Start of RECORDS TO USE
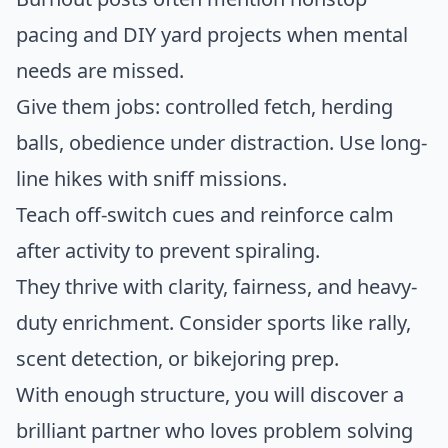
pacing and DIY yard projects when mental
needs are missed.
Give them jobs: controlled fetch, herding
balls, obedience under distraction. Use long-
line hikes with sniff missions.
Teach off-switch cues and reinforce calm
after activity to prevent spiraling.
They thrive with clarity, fairness, and heavy-
duty enrichment. Consider sports like rally,
scent detection, or bikejoring prep.
With enough structure, you will discover a
brilliant partner who loves problem solving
End of RECORDS TO USE
Set down every line of the entries above again, exactly as written, but not the pictures.

pacing and DIY yard projects when mental
needs are missed.
Give them jobs: controlled fetch, herding
balls, obedience under distraction. Use long-
line hikes with sniff missions.
Teach off-switch cues and reinforce calm
after activity to prevent spiraling.
They thrive with clarity, fairness, and heavy-
duty enrichment. Consider sports like rally,
scent detection, or bikejoring prep.
With enough structure, you will discover a
brilliant partner who loves problem solving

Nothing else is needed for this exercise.